Sabine Andresen ist Jugendforscherin an der Goethe-Universität Frankfurt am Main und Präsidentin des Deutschen Kinderschutzbundes. Sie sieht zwei positive Ansätze: Schon 2020 seien "die Anrufzeiten der 'Nummer gegen Kummer' für Eltern, Kinder und Jugendliche erhöht worden". Und die Aufholprogramme der Bundesländer nach Pandemie-Ende seien der Einsicht gefolgt: "Wir müssen hier etwas tun." Das sehe sie "erstmal als wichtigen Schritt in die richtige Richtung".

Andresen hat an den sogenannten KiCo- und JuCo-Studien zu den Auswirkungen der Covid-19-Pandemie auf das Wohlbefinden von Kindern und Jugendlichen mitgewirkt. Die JuCo-Studien sind wiederkehrende Untersuchungen. An den bislang vier Datenerhebungen nahmen fast 20.000 junge Menschen teil. "Eine grundsätzliche Erfahrung, die die Jugendlichen uns gegenüber artikuliert haben: 'Wir werden nicht gesehen, wir werden nicht gehört'", referiert Andresen ein zentrales Ergebnis. "Hier geht es um das Gefühl von Einsamkeit, von Ohnmacht."

Vertrauen verspielt

Es habe unter den Jugendlichen "durchgängig ein großes Verständnis für die Notwendigkeit von Corona-Maßnahmen" gegeben: "Junge Menschen, das zeigen unsere Studien, wollten ihre Großeltern und andere schützen und waren auch bereit, Opfer zu bringen."

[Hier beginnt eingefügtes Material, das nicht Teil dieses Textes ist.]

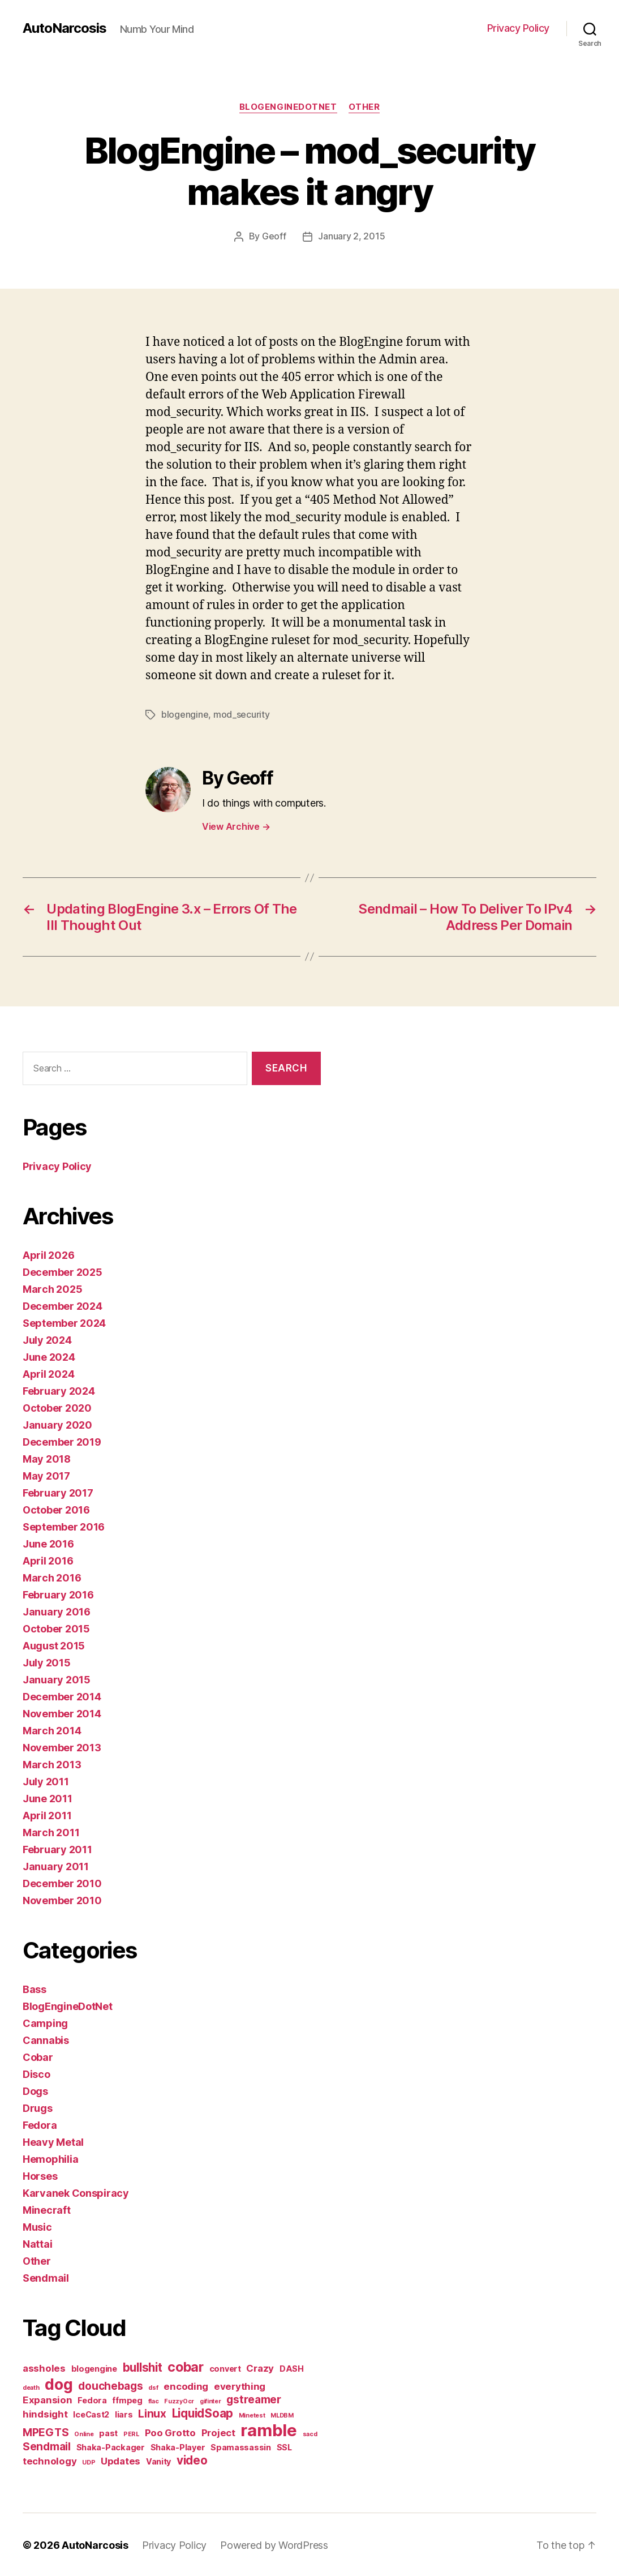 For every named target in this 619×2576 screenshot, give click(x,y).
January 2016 (57, 1611)
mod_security (241, 713)
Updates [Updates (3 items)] (120, 2460)
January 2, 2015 (351, 236)
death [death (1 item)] (31, 2386)
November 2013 (62, 1746)
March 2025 (52, 1288)
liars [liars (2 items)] (124, 2413)
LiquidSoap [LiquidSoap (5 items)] (202, 2412)
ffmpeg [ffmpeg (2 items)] (127, 2399)
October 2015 (56, 1628)
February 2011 (57, 1848)
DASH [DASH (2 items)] (292, 2367)
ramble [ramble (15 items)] (268, 2429)
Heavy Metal (53, 2141)
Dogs (35, 2090)
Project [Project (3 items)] (218, 2431)
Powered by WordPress (274, 2544)
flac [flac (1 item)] (153, 2400)
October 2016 (56, 1509)
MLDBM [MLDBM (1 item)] (282, 2414)
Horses (40, 2175)
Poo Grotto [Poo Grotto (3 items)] (170, 2431)
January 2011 (56, 1865)
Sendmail (46, 2277)
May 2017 (46, 1475)
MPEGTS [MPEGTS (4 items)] (45, 2431)
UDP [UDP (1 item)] (88, 2461)
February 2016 (58, 1594)
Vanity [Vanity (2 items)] (158, 2460)
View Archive (236, 825)
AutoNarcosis (64, 28)
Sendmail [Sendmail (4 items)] (47, 2445)
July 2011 (46, 1780)
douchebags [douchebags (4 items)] (110, 2384)
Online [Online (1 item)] (83, 2433)
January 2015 (57, 1679)
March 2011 (51, 1831)
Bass (34, 1988)
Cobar (38, 2056)
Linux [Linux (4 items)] (152, 2412)
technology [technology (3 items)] (49, 2460)
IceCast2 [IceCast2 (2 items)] (91, 2413)
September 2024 (64, 1322)
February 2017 (58, 1492)
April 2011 (47, 1814)
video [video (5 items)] (192, 2459)
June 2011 (47, 1797)
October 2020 (57, 1407)
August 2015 (54, 1645)
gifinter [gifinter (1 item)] (210, 2400)
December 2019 (62, 1441)
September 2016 (64, 1526)
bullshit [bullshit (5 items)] (142, 2366)
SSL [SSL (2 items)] (284, 2446)
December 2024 (62, 1305)
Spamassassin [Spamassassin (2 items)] (240, 2446)
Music (37, 2226)
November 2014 (62, 1712)
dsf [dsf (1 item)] (153, 2386)
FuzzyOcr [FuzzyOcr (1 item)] (179, 2400)
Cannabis (46, 2039)
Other (364, 107)
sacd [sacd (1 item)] (310, 2433)
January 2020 (57, 1424)
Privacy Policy (518, 28)
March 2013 (52, 1763)
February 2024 (59, 1390)
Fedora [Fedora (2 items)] (92, 2399)
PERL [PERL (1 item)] (131, 2433)
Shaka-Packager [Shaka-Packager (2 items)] (110, 2446)
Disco (36, 2073)
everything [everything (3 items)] (239, 2385)
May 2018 (47, 1458)
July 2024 (47, 1339)
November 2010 (62, 1899)
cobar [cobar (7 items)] (185, 2366)
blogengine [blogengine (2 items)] (94, 2367)
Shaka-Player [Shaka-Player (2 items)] (178, 2446)
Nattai (37, 2243)
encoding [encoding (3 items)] (186, 2385)
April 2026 (48, 1254)
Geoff (274, 236)
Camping (45, 2022)
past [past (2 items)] (108, 2432)
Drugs (38, 2107)
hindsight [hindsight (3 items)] (45, 2413)
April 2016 (48, 1560)
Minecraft (47, 2209)
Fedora (40, 2124)
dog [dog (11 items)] (58, 2383)
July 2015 (47, 1662)
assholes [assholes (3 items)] (44, 2367)
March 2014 (52, 1729)
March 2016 (52, 1577)
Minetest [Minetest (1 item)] (252, 2414)
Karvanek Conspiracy (76, 2192)
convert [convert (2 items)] (225, 2367)
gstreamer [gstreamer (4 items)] (253, 2398)
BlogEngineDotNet (288, 107)
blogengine (184, 713)
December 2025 (62, 1271)
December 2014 (62, 1695)
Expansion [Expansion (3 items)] (47, 2398)
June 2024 (49, 1356)
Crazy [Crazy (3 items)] (260, 2367)
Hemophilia (50, 2158)
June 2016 (48, 1543)
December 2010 (62, 1882)
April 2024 (48, 1373) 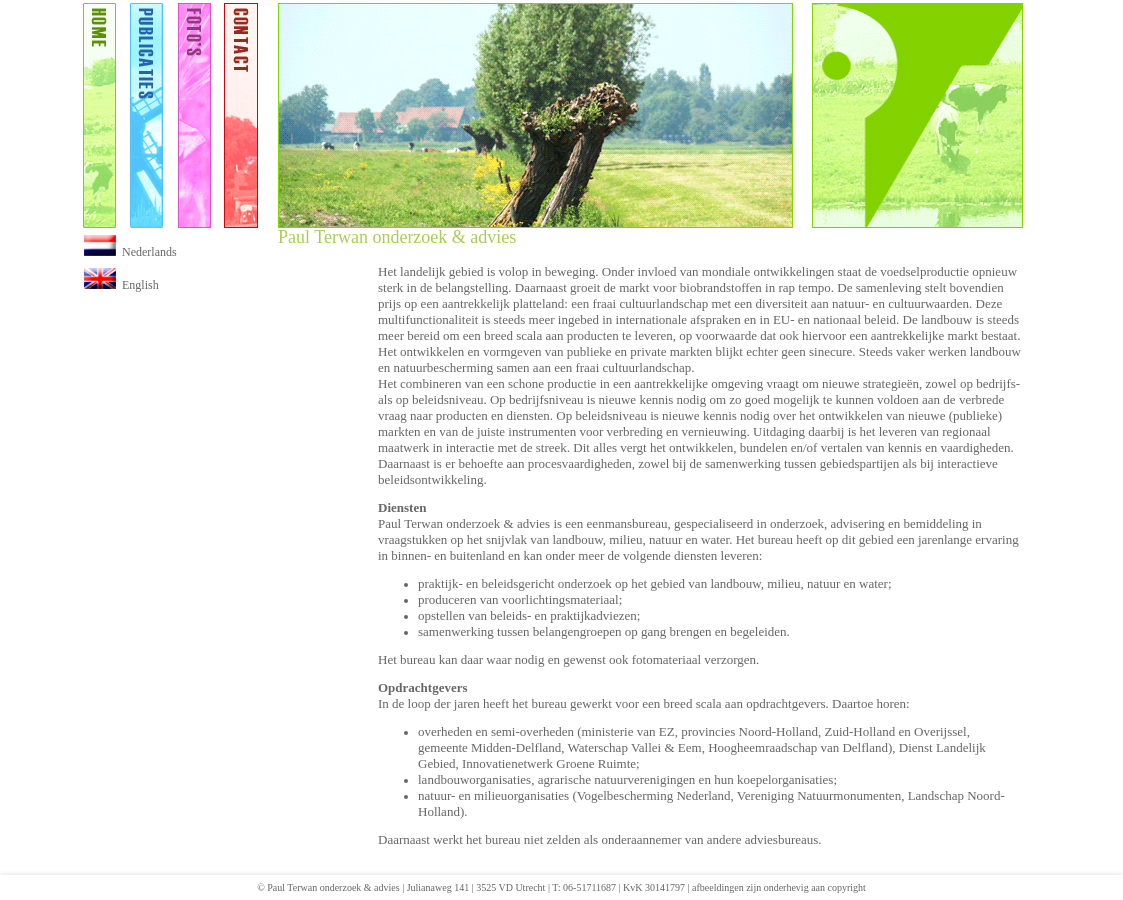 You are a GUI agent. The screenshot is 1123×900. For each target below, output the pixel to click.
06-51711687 (589, 887)
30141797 (665, 887) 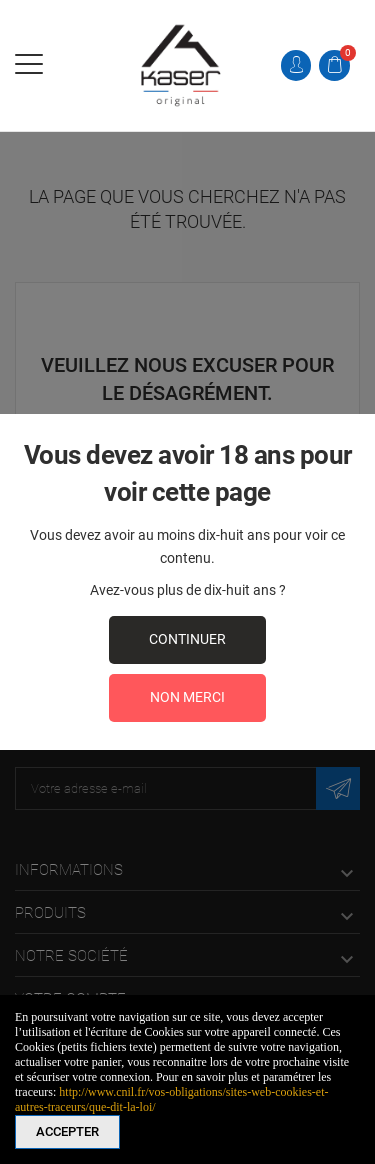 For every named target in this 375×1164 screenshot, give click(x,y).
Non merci (187, 697)
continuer (187, 639)
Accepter (67, 1131) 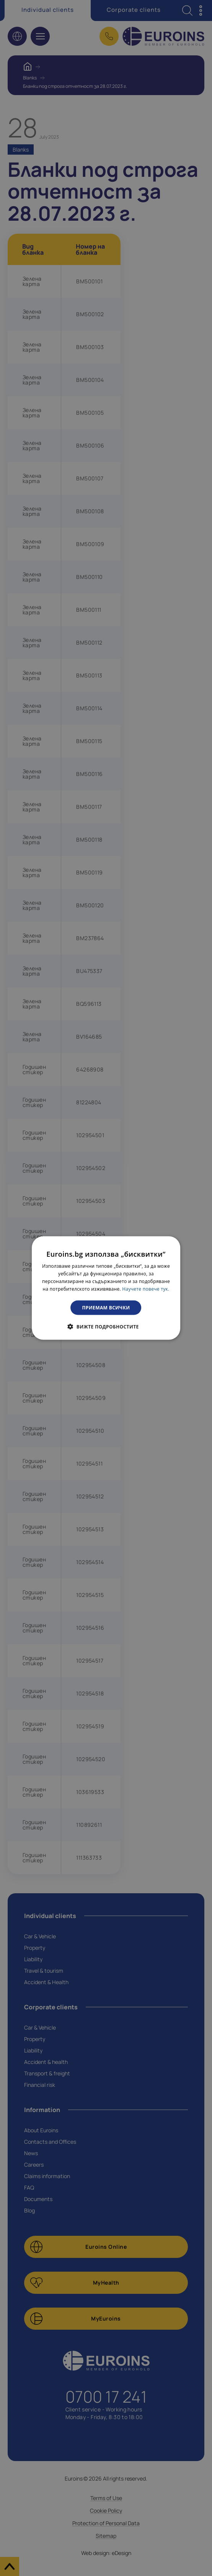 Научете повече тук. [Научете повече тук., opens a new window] (145, 1288)
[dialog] (106, 1288)
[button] (106, 1326)
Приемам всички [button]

Aber viele hätten eben auch das Gefühl, mit den daraus resultierenden Belastungen alleine gelassen worden zu sein. Aus Sicht der Jugendforscherin hat sich das fortgesetzt in der Debatte darüber, ob die Corona-Pandemie aufgearbeitet wird: "Mir hat gefehlt das ganz klare Bekenntnis: Wenn wir aufarbeiten, dann zusammen mit jungen Menschen, dann bekommen die einen ganz aktiven Part."

Burkhard Rodeck kritisiert, manche der Zumutungen für die junge Generation seien "nicht notwendig gewesen". Andresen sieht bei Jugendlichen das "Vertrauen dahin, dass ihre Interessen, ihre Rechte, auch ihre Gesundheit, ihre mentale Gesundheit tatsächlich von den politisch Verantwortlichen genügend gesehen werden". Sie verweist auch auf "junge Menschen, die schon vor der Pandemie mit Geldmangel klarkommen mussten" oder die in ihrer Familie Gewalt erlebt hätten. Sie seien durch die Coron-Maßnahmen stärker psychisch belastet worden.

Andresen und die beiden Kinderärzte plädieren zudem vehement für ein ausreichendes psychotherapeutisches Angebot für diejenigen Kinder und Jugendliche, die psychologische Hilfe dringend benötigten. Doch Therapieplätze seien Mangelware, kritisieren die Fachleute.